### Exercise
The reply should contain every entry exactly as given, with no pictures in it.

### Stored data

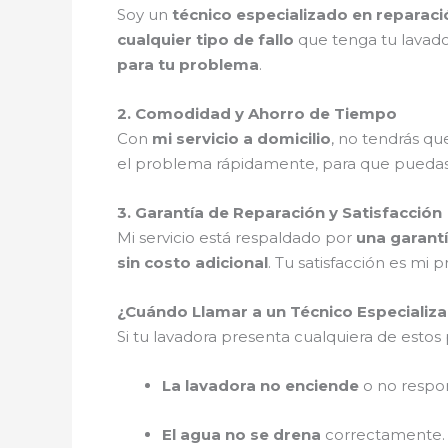
Soy un
técnico especializado en reparac
cualquier tipo de fallo
que tenga tu lavad
para tu problema
.
2. Comodidad y Ahorro de Tiempo
Con
mi servicio a domicilio
, no tendrás q
el problema rápidamente, para que pueda
3. Garantía de Reparación y Satisfacción
Mi servicio está respaldado por
una garantí
sin costo adicional
. Tu satisfacción es mi p
¿Cuándo Llamar a un Técnico Especializ
Si tu lavadora presenta cualquiera de esto
La lavadora no enciende
o no respo
El agua no se drena
correctamente.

### The answer
Soy un
técnico especializado en reparac
cualquier tipo de fallo
que tenga tu lavad
para tu problema
.
2. Comodidad y Ahorro de Tiempo
Con
mi servicio a domicilio
, no tendrás q
el problema rápidamente, para que pueda
3. Garantía de Reparación y Satisfacción
Mi servicio está respaldado por
una garantí
sin costo adicional
. Tu satisfacción es mi p
¿Cuándo Llamar a un Técnico Especializ
Si tu lavadora presenta cualquiera de esto
La lavadora no enciende
o no respo
El agua no se drena
correctamente.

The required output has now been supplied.